> ASSIGNED TASK
Within the records below, reproduce without change the lines from the line that has "Unsere Produkte" through the line that has "Copyright 2026 trivago", and only those.

> DATA EXTRACTS
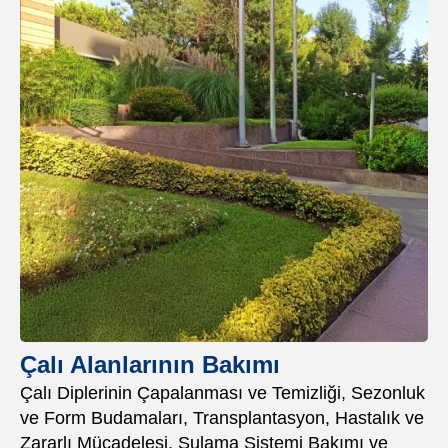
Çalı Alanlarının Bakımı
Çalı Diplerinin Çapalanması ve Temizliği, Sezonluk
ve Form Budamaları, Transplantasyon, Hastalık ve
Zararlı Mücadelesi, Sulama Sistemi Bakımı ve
* * *
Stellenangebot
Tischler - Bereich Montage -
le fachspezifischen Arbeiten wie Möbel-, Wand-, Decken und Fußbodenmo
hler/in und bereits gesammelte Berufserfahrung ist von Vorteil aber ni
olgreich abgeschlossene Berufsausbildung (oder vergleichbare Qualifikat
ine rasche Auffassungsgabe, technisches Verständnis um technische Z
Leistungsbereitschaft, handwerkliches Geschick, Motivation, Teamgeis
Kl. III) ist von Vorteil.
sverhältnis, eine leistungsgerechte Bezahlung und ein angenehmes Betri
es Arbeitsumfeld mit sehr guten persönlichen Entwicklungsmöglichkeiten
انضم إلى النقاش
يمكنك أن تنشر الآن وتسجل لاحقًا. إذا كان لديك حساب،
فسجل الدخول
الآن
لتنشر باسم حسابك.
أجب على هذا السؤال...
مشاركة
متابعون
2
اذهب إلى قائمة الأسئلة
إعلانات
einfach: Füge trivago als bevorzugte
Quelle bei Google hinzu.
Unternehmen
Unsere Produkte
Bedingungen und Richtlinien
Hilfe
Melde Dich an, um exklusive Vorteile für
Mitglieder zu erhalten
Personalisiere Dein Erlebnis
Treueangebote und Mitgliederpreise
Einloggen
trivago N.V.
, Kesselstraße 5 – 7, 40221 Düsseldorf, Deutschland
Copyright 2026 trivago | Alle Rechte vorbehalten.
==
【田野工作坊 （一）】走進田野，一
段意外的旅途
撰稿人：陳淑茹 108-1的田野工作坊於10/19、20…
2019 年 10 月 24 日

> ANSWER SPACE
Unsere Produkte
Bedingungen und Richtlinien
Hilfe
Melde Dich an, um exklusive Vorteile für
Mitglieder zu erhalten
Personalisiere Dein Erlebnis
Treueangebote und Mitgliederpreise
Einloggen
trivago N.V.
, Kesselstraße 5 – 7, 40221 Düsseldorf, Deutschland
Copyright 2026 trivago | Alle Rechte vorbehalten.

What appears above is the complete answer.